— Prompt —
Retrieve each line that contains the word "texto" from the entries below.

(Given data Opens)

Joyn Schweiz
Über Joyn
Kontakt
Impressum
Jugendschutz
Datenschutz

(Given data Closes)
(Given data Opens)

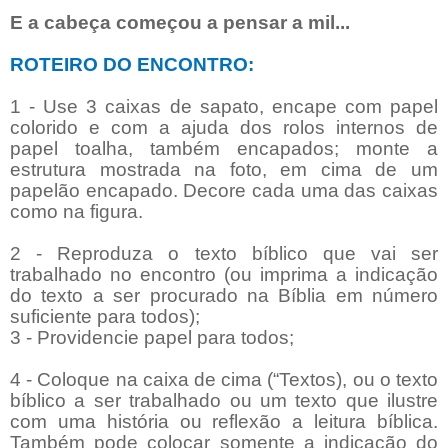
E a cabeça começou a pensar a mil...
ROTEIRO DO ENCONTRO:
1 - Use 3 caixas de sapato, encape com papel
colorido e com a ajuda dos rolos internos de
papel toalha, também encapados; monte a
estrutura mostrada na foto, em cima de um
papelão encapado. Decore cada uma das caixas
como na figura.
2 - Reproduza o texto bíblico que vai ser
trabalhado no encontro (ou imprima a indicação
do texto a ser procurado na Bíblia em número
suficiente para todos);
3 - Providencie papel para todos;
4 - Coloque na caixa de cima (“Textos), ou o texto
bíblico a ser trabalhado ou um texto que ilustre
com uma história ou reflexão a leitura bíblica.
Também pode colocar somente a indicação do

(Given data Closes)
(Given data Opens)

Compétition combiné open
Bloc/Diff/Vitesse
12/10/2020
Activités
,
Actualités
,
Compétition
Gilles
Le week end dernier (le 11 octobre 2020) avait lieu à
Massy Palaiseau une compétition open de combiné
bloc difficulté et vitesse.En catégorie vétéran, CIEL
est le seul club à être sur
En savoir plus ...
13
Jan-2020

(Given data Closes)

— Answer box —
2 - Reproduza o texto bíblico que vai ser
do texto a ser procurado na Bíblia em número
4 - Coloque na caixa de cima (“Textos), ou o texto
bíblico a ser trabalhado ou um texto que ilustre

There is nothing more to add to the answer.